Now Clayco hopes to clear the site, to make way for a 217-unit apartment building housing 509 beds. The eight-story building would wrap around a four-story Prospect Avenue parking deck topped by a heated swimming pool and grilling area.
"This is another good sign of the development in downtown Cleveland in the residential sector," said Steve Hoffman, the federation's president. "I think this bodes well for PlayhouseSquare. I think it bodes well for Cleveland State. And it looks like it's a high-quality development, as student housing goes."
Neither Hoffman nor Rob Lochner, a vice president of development in Clayco's St. Louis office, would disclose the purchase price for the property. The Cuyahoga County Fiscal Office places the market value of the buildings and parking lots at nearly $3 million.
Lochner is scheduled to present plans for the project at a city design review committee meeting Thursday and a Cleveland City Planning Commission meeting Friday. If the public bodies sign off, Clayco could start construction in the spring, with hopes of finishing the apartments for the fall 2015 semester.
Cleveland State's transition from commuter school to full-out urban campus has created a new market for developers near the edge of downtown. The university has 1,200 beds on campus and has tabled other housing plans to give the Langston, a new private apartment project on CSU land, time to fill up.
Early this year, a group of graduate students identified a market for 1,200 additional student beds in the area. Now a local investor group is turning an old Superior Avenue building into apartments aimed at students. There's room for another phase at the Langston, north of Chester Avenue. And Clayco's project would fill a gap along Euclid between the campus and Cleveland's theater district.

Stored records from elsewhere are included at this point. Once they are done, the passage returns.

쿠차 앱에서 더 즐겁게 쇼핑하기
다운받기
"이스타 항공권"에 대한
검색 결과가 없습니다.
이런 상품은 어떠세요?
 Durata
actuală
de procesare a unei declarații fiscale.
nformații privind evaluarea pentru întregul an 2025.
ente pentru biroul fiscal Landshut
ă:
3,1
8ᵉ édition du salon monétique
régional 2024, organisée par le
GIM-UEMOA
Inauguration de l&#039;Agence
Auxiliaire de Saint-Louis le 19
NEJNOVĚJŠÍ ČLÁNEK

"It seems like there's almost a race by student-housing developers to fill the demand that currently exists," said Bobbi Reichtell, executive director of the Campus District Inc. neighborhood development group. "Eventually, we want to have a variety of housing types, of housing populations. But in some ways, the students are the pioneers of the neighborhood. ... They're vibrant, they're energetic, they're more open to the urban experience."

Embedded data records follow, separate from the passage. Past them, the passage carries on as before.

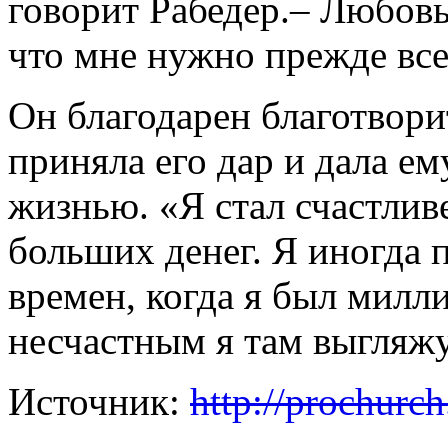
говорит Рабедер.
– Любовь,
что мне нужно прежде все
Он благодарен благотвори
приняла его дар и дала е
жизнью. «Я стал счастливе
больших денег. Я иногда
времен, когда я был милл
несчастным я там выгляж
Источник:
http://prochurch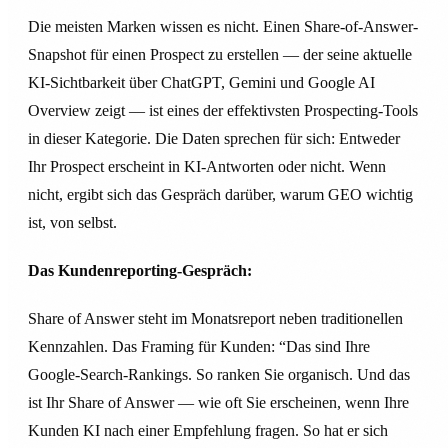
Die meisten Marken wissen es nicht. Einen Share-of-Answer-
Snapshot für einen Prospect zu erstellen — der seine aktuelle
KI-Sichtbarkeit über ChatGPT, Gemini und Google AI
Overview zeigt — ist eines der effektivsten Prospecting-Tools
in dieser Kategorie. Die Daten sprechen für sich: Entweder
Ihr Prospect erscheint in KI-Antworten oder nicht. Wenn
nicht, ergibt sich das Gespräch darüber, warum GEO wichtig
ist, von selbst.
Das Kundenreporting-Gespräch:
Share of Answer steht im Monatsreport neben traditionellen
Kennzahlen. Das Framing für Kunden: “Das sind Ihre
Google-Search-Rankings. So ranken Sie organisch. Und das
ist Ihr Share of Answer — wie oft Sie erscheinen, wenn Ihre
Kunden KI nach einer Empfehlung fragen. So hat er sich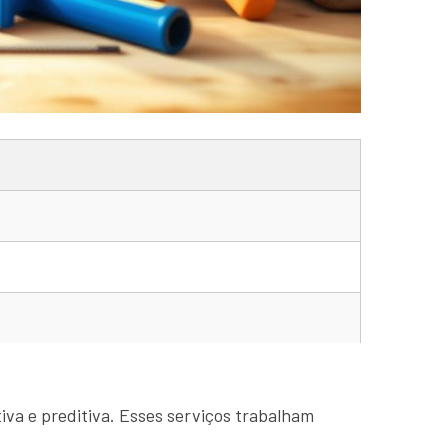
tiva e preditiva. Esses serviços trabalham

The federation tried to find a public use, such as a school, for its former headquarters and the neighboring Playhouse Square Building, also known as the Rogers Building. But several potential options fell through before Clayco came along with a private proposal. Cleveland State is not involved with the project, and Lochner said Clayco will not seek public incentives for the deal. The building would qualify for residential tax abatement.
"Going for only 509 beds, that's a very small capture rate," Lochner said during an interview Monday. "So we feel that that's an appropriately sized project for that campus. Cleveland State has done a lot of great things, not just with their housing but also with a lot of the new buildings that they've added to the university. We hope to present an additional amenity for the university, to help attract more students."

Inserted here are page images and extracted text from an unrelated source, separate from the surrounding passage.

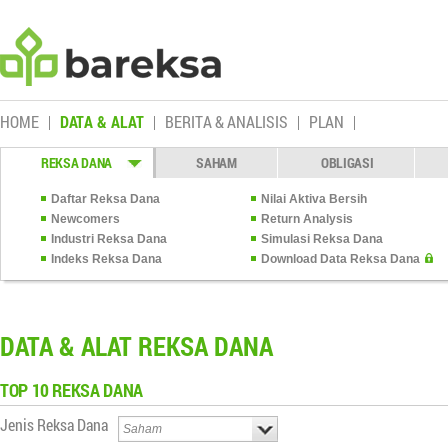
HOME
DATA & ALAT
BERITA & ANALISIS
PLAN
REKSA DANA
SAHAM
OBLIGASI
Daftar Reksa Dana
Nilai Aktiva Bersih
Newcomers
Return Analysis
Industri Reksa Dana
Simulasi Reksa Dana
Indeks Reksa Dana
Download Data Reksa Dana
DATA & ALAT REKSA DANA
TOP 10
REKSA DANA
Jenis Reksa Dana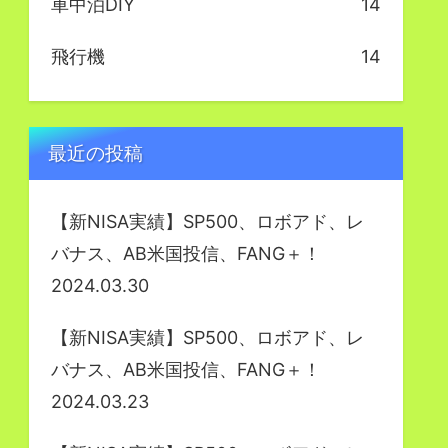
車中泊DIY
14
飛行機
14
最近の投稿
【新NISA実績】SP500、ロボアド、レ
バナス、AB米国投信、FANG＋！
2024.03.30
【新NISA実績】SP500、ロボアド、レ
バナス、AB米国投信、FANG＋！
2024.03.23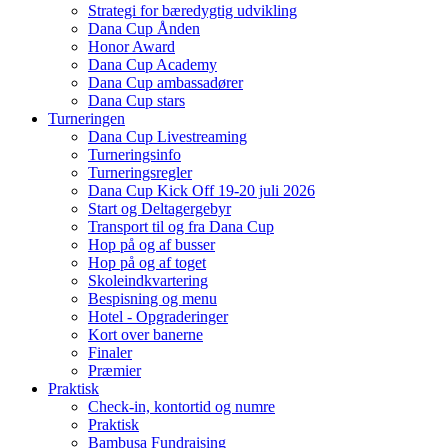
Strategi for bæredygtig udvikling
Dana Cup Ånden
Honor Award
Dana Cup Academy
Dana Cup ambassadører
Dana Cup stars
Turneringen
Dana Cup Livestreaming
Turneringsinfo
Turneringsregler
Dana Cup Kick Off 19-20 juli 2026
Start og Deltagergebyr
Transport til og fra Dana Cup
Hop på og af busser
Hop på og af toget
Skoleindkvartering
Bespisning og menu
Hotel - Opgraderinger
Kort over banerne
Finaler
Præmier
Praktisk
Check-in, kontortid og numre
Praktisk
Bambusa Fundraising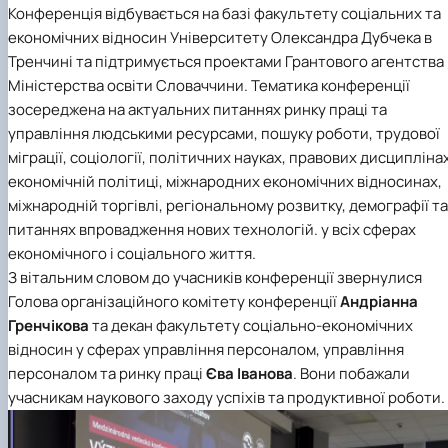
Конференція відбувається на базі факультету соціальних та
економічних відносин Університету Олександра Дубчека в
Тренчині та підтримується проектами Грантового агентства
Міністерства освіти Словаччини. Тематика конференції
зосереджена на актуальних питаннях ринку праці та
управління людськими ресурсами, пошуку роботи, трудової
міграції, соціології, політичних науках, правових дисциплінах
економічній політиці, міжнародних економічних відносинах,
міжнародній торгівлі, регіональному розвитку, демографії та
питаннях впровадження нових технологій. у всіх сферах
економічного і соціального життя.
З вітальним словом до учасників конференції звернулися
Голова організаційного комітету конференції
Андріанна
Гренчікова
та декан факультету соціально-економічних
відносин у сферах управління персоналом, управління
персоналом та ринку праці
Єва Іванова
. Вони побажали
учасникам наукового заходу успіхів та продуктивної роботи.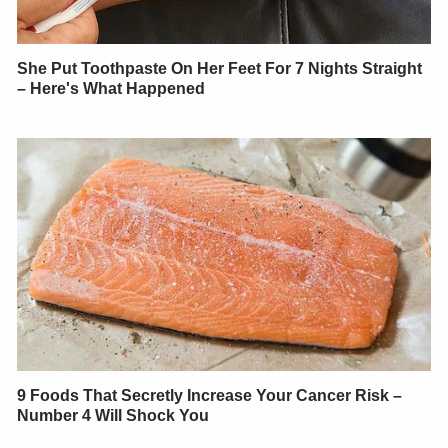
She Put Toothpaste On Her Feet For 7 Nights Straight
– Here's What Happened
9 Foods That Secretly Increase Your Cancer Risk –
Number 4 Will Shock You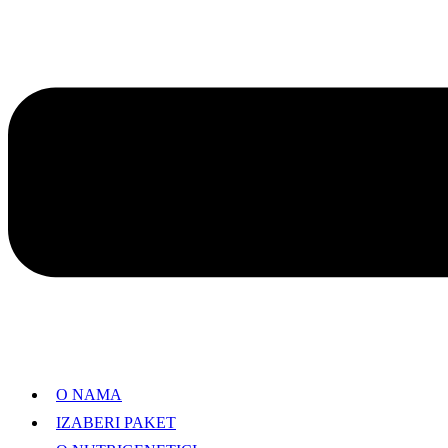
O NAMA
IZABERI PAKET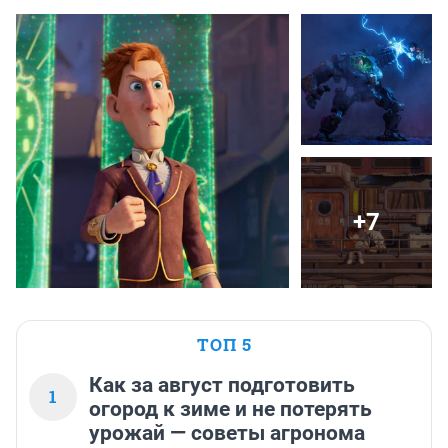
+7
ТОП 5
Как за август подготовить
1
огород к зиме и не потерять
урожай — советы агронома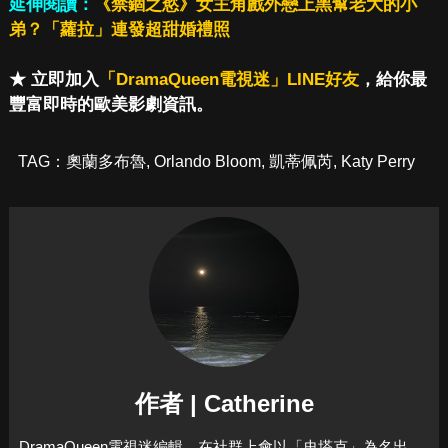
延伸閱讀：
《禁錮之慾》女主角戲外戀上黑幫老大的小
弟？「蘿拉」連發超甜婚禮照
★ 立即加入
「DramaQueen電視迷」LINE好友
，給你最
豐富即時的歐美影劇資訊。
TAG：
奧蘭多布魯
,
Orlando Bloom
,
凱蒂佩芮
,
Katy Perry
作者 | Catherine
DramaQueen電視迷編輯，在社群上會以「史塔克」為名出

The furnished apartments would range from one to four bedrooms, with one bathroom per bedroom. Each bedroom would be on a separate lease, with a single occupant. All of the units will include a shared living space and a washer and dryer.
Renderings show that Clayco hopes to wrap the 234-space parking garage in greenery, using a system of vines growing on steel mesh. Lochner would not discuss potential rental rates or the overall cost of the development.
"That's a big investment for someone out of town to make into Cleveland," Farley Helms of the Ostendorf-Morris Co. brokerage, which worked with Clayco, said of the project. "And that's not been the case in recent developments. The (Flats) East Bank and the county projects, they seem to be local developers reinvesting in the city because they love the city. But here's someone from out of town, out of state, coming in and investing a lot of money."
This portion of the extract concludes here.